EXCERPTED DATA:
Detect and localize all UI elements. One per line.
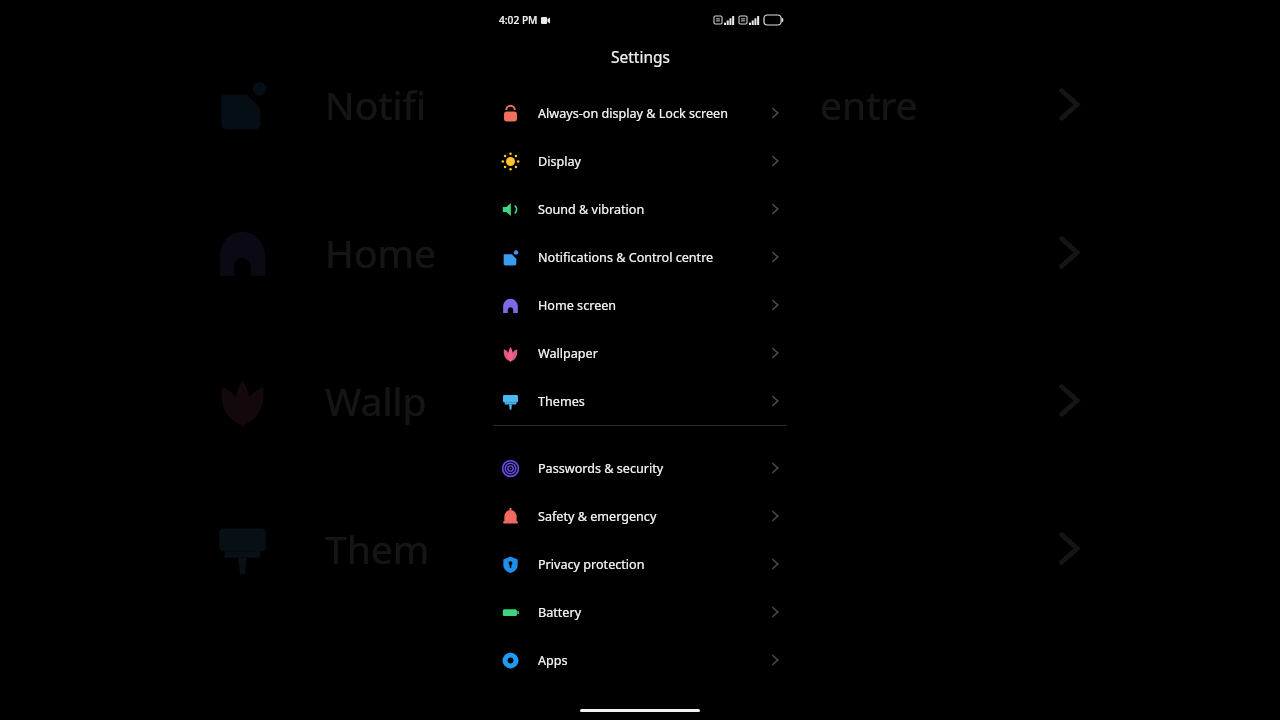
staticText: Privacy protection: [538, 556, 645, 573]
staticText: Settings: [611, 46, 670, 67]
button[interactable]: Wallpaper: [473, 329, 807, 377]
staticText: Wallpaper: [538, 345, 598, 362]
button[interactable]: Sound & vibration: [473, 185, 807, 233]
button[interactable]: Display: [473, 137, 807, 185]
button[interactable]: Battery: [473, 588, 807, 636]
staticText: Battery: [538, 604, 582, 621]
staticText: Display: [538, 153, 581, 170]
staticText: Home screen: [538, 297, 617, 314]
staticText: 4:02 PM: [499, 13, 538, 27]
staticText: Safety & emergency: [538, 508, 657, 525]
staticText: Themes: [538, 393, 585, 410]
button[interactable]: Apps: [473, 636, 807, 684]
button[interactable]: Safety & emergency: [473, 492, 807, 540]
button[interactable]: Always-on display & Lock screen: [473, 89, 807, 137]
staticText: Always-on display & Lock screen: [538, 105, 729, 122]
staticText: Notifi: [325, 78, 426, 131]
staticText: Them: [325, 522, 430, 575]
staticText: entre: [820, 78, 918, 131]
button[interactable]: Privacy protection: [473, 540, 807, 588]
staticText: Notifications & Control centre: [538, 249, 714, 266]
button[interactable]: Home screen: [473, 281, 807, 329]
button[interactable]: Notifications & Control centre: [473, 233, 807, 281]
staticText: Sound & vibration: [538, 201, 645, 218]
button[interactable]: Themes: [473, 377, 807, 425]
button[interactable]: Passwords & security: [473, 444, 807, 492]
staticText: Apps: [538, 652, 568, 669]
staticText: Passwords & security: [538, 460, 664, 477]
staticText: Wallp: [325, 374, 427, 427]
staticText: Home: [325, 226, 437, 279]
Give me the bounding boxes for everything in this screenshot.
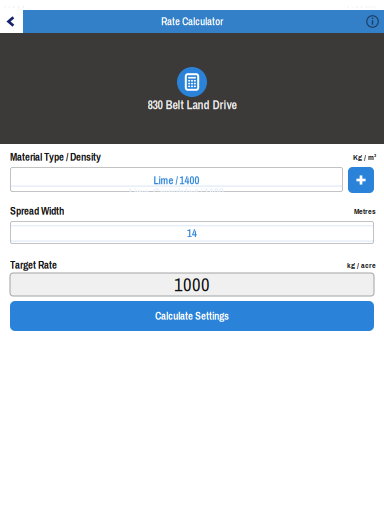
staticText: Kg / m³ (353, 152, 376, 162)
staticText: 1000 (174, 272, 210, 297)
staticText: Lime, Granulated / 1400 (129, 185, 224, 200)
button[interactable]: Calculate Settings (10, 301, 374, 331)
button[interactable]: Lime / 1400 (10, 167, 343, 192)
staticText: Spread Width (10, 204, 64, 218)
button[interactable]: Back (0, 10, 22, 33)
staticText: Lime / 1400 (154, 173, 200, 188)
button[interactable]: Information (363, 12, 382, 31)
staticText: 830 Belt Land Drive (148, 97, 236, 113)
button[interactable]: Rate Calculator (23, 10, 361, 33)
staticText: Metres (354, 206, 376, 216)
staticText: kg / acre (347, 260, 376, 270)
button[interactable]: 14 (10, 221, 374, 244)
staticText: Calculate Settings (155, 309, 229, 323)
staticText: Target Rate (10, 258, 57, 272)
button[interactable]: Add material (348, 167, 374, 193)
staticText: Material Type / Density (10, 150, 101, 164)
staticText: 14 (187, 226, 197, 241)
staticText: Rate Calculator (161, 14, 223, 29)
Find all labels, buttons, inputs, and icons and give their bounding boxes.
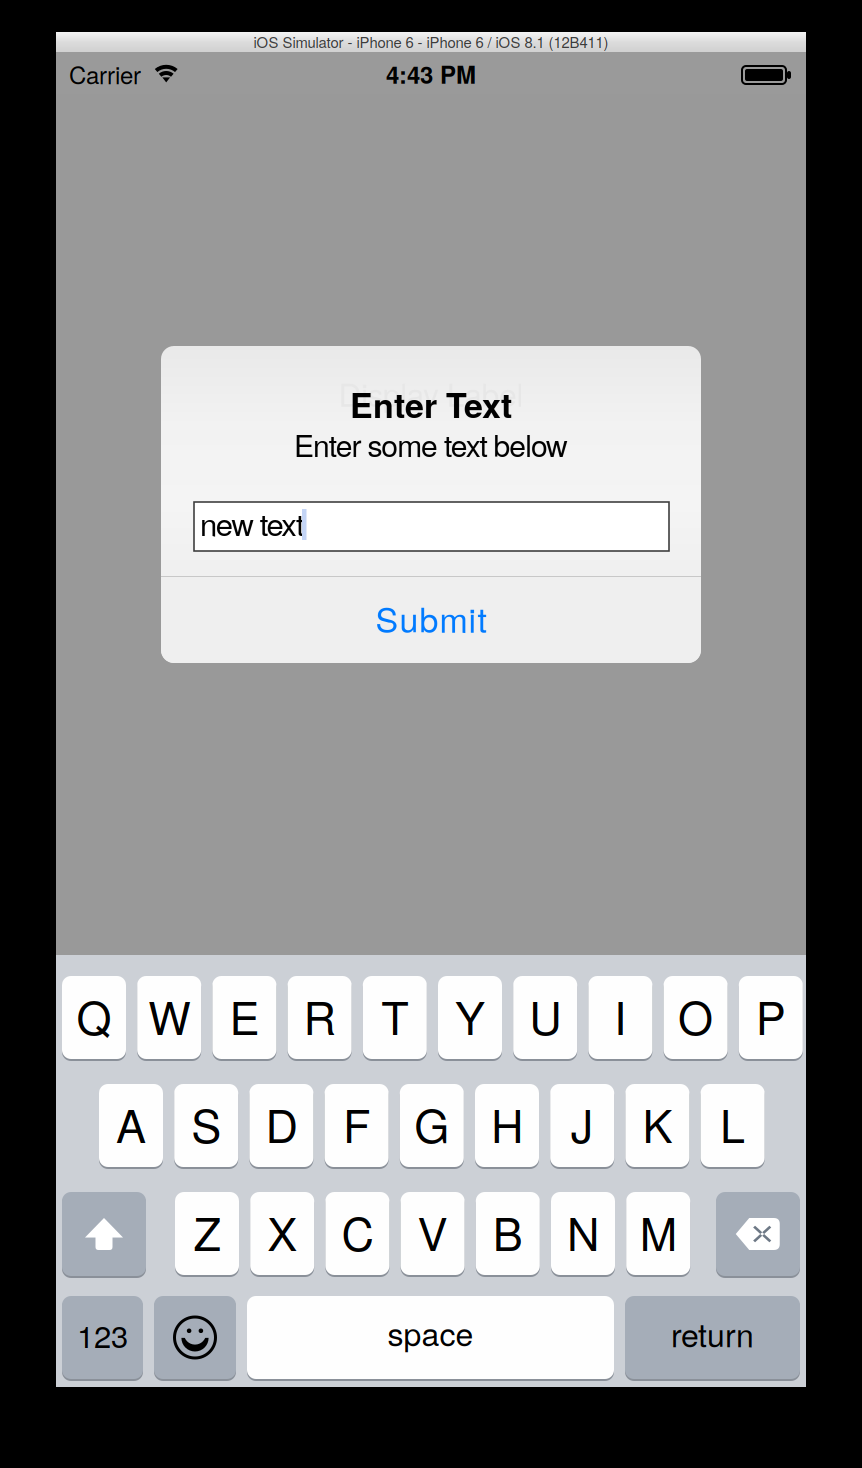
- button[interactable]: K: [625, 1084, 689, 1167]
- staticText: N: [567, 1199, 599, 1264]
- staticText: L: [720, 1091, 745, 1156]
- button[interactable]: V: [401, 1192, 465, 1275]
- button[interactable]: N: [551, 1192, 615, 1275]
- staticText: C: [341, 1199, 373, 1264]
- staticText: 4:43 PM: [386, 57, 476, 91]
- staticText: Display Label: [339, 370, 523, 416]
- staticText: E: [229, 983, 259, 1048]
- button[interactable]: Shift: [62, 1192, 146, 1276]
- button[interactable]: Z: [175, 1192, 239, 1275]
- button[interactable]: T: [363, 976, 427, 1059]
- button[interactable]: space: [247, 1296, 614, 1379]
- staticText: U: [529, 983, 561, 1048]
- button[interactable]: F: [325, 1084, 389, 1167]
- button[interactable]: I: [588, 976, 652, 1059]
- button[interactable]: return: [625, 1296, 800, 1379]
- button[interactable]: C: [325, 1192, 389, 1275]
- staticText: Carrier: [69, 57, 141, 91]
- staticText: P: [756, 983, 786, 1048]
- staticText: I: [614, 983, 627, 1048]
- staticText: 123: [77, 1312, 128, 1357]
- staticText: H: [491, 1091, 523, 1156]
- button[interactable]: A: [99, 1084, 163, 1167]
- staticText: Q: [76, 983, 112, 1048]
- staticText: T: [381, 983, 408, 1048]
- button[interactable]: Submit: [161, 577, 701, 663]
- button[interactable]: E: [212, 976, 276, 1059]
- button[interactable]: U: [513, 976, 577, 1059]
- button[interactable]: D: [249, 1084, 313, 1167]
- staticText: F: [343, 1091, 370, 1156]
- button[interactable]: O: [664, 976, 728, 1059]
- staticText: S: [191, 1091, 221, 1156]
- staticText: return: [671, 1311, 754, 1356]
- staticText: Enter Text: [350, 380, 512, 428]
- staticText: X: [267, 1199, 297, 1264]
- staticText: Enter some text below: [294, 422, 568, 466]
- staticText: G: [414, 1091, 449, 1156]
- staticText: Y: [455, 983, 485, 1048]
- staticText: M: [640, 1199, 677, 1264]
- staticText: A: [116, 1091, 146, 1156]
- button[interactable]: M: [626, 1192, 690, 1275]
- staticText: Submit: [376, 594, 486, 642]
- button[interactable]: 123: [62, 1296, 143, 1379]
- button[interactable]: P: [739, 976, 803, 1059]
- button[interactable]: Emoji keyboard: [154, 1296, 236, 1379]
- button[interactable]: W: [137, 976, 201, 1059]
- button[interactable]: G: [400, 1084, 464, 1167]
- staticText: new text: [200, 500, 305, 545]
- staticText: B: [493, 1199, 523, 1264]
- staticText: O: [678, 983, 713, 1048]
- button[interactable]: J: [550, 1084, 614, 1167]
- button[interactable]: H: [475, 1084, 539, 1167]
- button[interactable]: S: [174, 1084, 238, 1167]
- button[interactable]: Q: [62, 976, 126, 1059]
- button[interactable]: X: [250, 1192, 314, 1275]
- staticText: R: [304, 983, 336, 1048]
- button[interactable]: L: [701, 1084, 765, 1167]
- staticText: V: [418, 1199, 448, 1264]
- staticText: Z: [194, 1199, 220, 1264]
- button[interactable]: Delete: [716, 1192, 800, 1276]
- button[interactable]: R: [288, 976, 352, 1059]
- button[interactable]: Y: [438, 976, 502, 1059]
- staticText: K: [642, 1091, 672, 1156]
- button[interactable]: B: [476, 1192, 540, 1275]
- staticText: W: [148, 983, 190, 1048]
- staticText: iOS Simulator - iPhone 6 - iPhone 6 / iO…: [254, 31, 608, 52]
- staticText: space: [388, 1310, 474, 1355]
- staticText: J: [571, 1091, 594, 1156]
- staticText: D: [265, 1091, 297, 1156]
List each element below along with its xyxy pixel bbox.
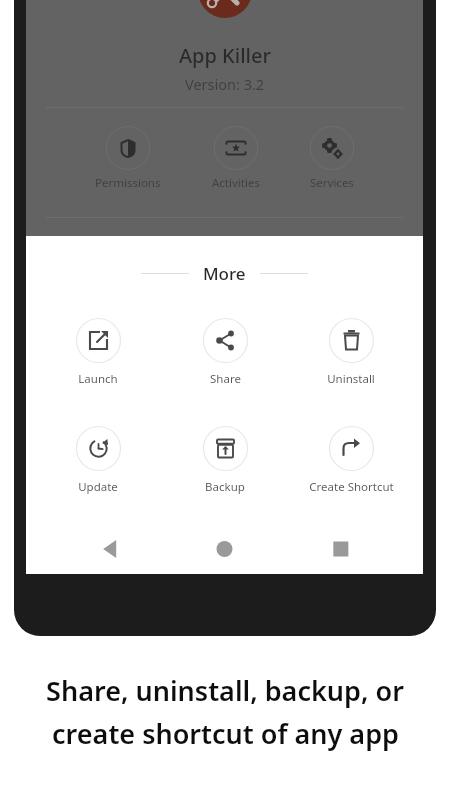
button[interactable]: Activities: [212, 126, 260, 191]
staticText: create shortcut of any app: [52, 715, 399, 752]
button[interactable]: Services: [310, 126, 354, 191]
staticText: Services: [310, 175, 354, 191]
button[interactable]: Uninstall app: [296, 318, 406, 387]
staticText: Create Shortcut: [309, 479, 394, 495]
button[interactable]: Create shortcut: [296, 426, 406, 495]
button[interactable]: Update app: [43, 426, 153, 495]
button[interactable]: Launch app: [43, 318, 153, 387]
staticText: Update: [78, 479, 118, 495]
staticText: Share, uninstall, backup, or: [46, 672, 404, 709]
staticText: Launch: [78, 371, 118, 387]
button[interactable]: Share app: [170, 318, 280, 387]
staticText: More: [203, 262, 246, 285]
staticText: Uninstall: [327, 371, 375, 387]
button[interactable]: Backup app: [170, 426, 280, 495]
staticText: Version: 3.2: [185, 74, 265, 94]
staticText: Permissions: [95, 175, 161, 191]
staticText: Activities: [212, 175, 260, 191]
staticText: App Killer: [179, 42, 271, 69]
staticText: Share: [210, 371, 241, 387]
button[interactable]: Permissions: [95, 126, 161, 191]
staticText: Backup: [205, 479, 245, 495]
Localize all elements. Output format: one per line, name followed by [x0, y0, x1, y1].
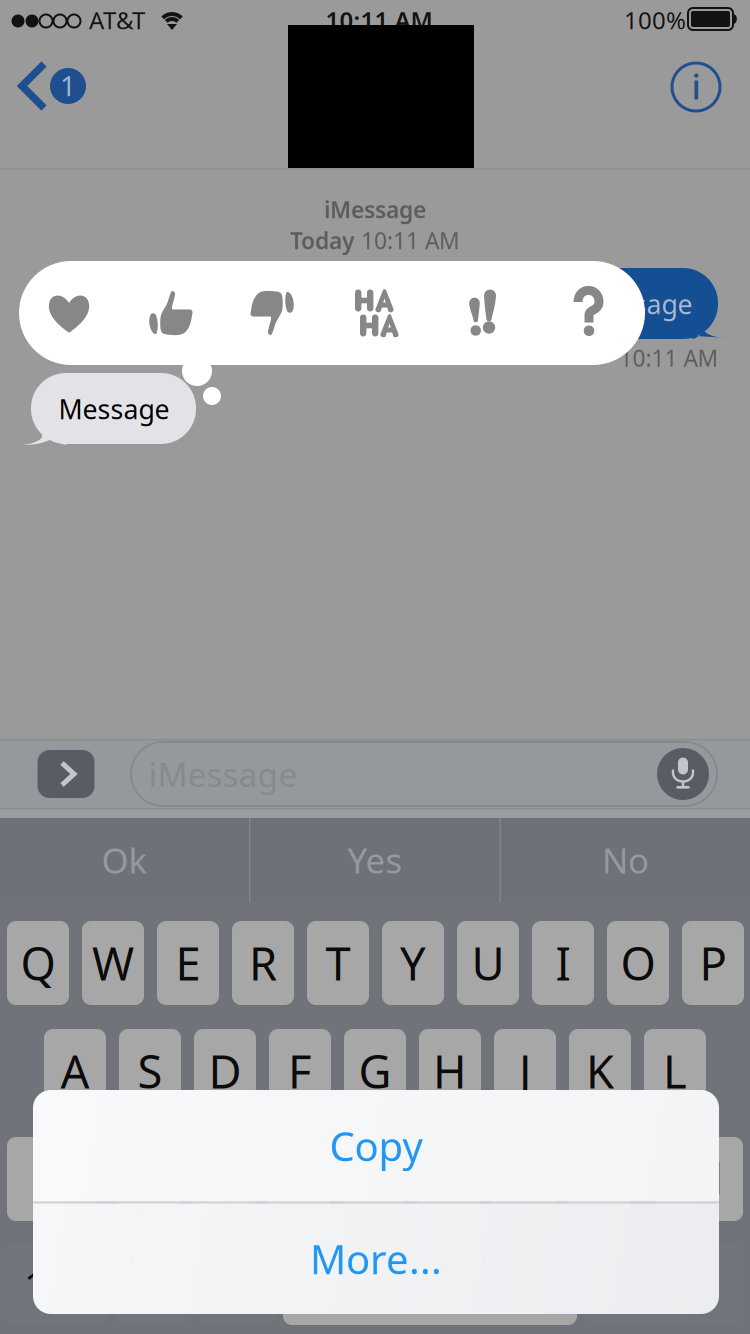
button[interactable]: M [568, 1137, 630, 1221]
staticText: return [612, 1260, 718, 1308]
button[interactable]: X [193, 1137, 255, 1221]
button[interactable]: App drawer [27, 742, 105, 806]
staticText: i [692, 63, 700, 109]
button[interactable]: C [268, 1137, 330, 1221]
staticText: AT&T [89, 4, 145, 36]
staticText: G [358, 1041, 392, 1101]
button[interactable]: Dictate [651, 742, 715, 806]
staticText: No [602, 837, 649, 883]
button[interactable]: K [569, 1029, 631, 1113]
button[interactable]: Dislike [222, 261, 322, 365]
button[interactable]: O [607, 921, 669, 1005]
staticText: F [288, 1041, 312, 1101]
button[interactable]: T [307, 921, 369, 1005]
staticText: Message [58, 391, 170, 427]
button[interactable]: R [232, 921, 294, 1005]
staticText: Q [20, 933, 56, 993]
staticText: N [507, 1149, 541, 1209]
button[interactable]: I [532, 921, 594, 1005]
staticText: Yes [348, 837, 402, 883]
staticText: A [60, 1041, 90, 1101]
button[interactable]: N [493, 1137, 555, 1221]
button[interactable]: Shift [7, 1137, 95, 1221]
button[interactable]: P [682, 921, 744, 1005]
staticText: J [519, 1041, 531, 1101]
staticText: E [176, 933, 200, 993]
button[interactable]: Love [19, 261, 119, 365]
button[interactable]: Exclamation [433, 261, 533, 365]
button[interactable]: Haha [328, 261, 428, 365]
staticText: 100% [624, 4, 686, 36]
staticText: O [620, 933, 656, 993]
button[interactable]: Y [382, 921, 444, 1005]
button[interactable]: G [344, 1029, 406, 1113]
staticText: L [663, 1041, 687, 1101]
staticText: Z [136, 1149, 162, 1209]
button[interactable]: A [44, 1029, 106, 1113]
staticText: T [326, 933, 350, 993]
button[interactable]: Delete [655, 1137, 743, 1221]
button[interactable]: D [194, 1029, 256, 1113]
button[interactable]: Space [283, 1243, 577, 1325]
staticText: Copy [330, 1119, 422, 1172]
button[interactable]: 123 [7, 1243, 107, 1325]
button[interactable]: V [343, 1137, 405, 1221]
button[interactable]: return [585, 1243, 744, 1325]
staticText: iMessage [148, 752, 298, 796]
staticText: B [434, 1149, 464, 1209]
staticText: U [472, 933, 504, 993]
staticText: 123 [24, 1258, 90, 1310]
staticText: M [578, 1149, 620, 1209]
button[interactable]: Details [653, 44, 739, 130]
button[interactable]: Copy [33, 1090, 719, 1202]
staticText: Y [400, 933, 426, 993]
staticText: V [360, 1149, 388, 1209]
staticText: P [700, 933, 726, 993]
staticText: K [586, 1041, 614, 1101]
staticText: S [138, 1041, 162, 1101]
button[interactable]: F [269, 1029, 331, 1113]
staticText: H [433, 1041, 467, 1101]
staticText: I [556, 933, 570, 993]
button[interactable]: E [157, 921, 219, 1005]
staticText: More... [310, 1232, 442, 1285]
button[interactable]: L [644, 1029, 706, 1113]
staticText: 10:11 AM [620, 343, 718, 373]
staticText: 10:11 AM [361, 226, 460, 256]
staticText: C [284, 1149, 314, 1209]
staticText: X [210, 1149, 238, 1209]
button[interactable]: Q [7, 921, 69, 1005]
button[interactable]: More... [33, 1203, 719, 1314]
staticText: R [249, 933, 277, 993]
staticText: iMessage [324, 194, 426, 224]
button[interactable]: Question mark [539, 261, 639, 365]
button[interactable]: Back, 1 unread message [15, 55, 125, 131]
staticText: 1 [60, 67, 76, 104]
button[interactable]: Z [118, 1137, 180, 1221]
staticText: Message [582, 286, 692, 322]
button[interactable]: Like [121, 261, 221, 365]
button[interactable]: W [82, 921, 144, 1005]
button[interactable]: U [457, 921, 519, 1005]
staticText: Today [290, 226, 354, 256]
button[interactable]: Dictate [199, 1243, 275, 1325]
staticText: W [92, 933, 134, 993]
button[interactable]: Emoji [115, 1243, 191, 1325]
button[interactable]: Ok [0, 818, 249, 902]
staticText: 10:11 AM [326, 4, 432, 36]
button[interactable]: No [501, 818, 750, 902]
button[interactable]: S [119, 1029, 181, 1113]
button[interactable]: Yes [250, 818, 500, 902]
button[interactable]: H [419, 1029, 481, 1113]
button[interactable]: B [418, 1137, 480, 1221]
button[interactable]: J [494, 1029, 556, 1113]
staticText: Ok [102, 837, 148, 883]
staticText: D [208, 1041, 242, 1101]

AIM OF THE EXERCISE:
What lines in the records contain the word "Apps"? Return each one.

SOLUTION FOR THIS EXERCISE:
button[interactable]: Apps: [473, 636, 807, 684]
staticText: Apps: [538, 652, 568, 669]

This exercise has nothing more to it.